I´m trying to make an implementation of Gaussian blur for a school project. I need to make both a CPU and a GPU implementation to compare performance.

I am not quite sure that I understand how Gaussian blur works. So one of my questions is if I have understood it correctly?

Heres what I do now: I use the equation from wikipedia http://en.wikipedia.org/wiki/Gaussian_blur to calculate the filter. For 2d I take RGB of each pixel in the image and apply the filter to it by multiplying RGB of the pixel and the surrounding pixels with the associated filter position. These are then summed to be the new pixel RGB values. For 1d I apply the filter first horizontally and then vetically, which should give the same result if I understand things correctly. Is this result exactly the same result as when the 2d filter is applied?

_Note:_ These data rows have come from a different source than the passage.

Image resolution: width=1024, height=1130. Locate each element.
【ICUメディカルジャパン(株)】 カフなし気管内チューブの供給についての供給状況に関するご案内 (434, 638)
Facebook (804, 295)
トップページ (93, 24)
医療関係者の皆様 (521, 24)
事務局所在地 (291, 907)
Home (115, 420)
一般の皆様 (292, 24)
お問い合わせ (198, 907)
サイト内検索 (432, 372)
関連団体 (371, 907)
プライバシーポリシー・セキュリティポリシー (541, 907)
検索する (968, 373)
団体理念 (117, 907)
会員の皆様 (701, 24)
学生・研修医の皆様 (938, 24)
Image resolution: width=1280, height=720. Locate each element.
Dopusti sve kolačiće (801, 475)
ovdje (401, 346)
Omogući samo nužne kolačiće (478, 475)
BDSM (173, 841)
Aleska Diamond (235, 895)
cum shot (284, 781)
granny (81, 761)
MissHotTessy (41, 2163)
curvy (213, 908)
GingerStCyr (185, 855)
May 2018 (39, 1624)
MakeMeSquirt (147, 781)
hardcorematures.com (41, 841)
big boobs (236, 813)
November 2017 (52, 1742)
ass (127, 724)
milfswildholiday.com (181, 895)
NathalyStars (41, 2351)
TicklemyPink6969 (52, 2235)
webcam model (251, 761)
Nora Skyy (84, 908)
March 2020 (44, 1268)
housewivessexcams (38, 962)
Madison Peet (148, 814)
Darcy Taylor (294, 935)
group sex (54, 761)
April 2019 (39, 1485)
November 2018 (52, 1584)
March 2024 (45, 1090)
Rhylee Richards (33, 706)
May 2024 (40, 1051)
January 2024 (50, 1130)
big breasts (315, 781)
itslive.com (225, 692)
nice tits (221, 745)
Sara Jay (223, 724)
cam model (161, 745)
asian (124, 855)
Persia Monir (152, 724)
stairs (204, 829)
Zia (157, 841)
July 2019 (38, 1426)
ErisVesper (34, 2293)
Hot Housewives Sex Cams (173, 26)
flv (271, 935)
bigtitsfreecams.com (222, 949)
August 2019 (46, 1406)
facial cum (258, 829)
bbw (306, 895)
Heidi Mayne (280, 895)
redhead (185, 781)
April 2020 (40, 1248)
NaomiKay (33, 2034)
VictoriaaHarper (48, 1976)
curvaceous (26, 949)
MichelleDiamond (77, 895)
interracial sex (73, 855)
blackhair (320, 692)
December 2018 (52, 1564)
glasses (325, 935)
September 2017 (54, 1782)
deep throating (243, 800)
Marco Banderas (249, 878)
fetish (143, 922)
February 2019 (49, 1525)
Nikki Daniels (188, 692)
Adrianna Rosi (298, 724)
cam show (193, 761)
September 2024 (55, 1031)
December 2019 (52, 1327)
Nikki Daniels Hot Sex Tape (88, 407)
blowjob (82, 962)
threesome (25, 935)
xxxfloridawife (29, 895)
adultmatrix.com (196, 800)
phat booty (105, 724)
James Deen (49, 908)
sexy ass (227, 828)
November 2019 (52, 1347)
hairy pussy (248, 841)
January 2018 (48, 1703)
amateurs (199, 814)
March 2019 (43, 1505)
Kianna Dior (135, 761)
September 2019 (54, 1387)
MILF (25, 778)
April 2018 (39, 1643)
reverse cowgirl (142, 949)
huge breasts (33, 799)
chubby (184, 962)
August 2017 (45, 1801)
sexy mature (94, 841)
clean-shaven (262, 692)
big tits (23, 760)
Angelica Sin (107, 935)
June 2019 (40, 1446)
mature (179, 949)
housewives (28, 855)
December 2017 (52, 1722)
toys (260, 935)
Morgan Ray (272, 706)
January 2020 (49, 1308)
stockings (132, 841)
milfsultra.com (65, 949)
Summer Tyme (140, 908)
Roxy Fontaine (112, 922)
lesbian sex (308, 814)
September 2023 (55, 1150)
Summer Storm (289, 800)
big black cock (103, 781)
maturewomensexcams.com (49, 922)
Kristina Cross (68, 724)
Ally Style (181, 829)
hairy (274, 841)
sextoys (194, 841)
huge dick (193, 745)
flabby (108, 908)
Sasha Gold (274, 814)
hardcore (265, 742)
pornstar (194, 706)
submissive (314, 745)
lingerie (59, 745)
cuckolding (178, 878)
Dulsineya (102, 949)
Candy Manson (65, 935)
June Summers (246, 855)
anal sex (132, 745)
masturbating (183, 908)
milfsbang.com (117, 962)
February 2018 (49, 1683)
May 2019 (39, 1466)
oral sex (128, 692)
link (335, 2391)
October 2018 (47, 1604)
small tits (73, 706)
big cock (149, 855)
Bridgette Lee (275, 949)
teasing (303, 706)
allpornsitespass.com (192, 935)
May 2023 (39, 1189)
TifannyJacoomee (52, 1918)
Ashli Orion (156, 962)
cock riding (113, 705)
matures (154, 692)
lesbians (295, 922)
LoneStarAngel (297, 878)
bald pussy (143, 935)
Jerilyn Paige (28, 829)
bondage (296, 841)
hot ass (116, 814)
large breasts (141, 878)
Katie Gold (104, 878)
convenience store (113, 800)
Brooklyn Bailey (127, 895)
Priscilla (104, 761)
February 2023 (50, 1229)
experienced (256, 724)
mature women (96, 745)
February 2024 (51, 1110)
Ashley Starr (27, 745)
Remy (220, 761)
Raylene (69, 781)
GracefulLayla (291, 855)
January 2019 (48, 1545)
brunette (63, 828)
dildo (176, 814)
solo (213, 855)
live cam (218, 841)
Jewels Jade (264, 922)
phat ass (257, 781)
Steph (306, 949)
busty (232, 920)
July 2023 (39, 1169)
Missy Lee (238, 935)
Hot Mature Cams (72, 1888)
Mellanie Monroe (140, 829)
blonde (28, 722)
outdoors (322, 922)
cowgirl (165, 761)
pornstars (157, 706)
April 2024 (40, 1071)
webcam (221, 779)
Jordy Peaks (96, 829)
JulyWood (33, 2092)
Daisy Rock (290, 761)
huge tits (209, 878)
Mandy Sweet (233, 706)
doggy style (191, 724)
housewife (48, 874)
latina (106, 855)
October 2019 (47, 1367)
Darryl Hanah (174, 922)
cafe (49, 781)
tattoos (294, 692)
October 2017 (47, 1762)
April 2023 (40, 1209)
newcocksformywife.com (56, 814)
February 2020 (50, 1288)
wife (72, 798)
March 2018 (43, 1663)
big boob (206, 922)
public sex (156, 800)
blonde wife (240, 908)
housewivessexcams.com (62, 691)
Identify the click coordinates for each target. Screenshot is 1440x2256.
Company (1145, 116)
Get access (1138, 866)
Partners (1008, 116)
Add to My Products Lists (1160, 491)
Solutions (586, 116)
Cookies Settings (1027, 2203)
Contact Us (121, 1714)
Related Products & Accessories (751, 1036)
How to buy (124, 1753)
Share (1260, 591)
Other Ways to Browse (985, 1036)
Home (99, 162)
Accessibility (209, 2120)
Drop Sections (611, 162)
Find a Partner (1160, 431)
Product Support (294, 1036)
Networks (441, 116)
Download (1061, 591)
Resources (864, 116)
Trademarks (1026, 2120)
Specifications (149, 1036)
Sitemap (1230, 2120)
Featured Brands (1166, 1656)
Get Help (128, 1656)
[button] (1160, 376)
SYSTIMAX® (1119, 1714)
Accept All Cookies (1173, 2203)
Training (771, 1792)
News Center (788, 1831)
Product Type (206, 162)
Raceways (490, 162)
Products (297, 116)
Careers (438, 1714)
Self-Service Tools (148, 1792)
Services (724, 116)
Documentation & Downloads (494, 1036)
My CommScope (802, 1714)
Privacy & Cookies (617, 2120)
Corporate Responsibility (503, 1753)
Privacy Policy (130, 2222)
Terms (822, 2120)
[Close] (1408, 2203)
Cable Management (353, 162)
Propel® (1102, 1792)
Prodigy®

Another question I have is about how the algorithm can be optimized. I have read that the Fast Fourier Transform is applicable to Gaussian blur. But I can't figure out how to relate it. Can someone give me a hint in the right direction?

Thanks.

1

1 Answers

8
votes

Yes, the 2D Gaussian kernel is separable so you can just apply it as two 1D kernels. Note that you can't apply these operations "in place" however - you need at least one temporary buffer to store the result of the first 1D pass.

FFT-based convolution is a useful optimisation when you have large kernels - this applies to any kind of filter, not just Gaussian. Just how big "large" is depends on your architecture, but you probably don't want to worry about using an FFT-based approach for anything smaller than, say, a 49x49 kernel. The general approach is:

  • FFT the image
  • FFT the kernel, padded to the size of the image
  • multiply the two in the frequency domain (equivalent to convolution in the spatial domain)
  • IFFT (inverse FFT) the result

Note that if you're applying the same filter to more than one image then you only need to FFT the padded kernel once. You still have at least two FFTs to perform per image though (one forward and one inverse), which is why this technique only becomes a computational win for large-ish kernels.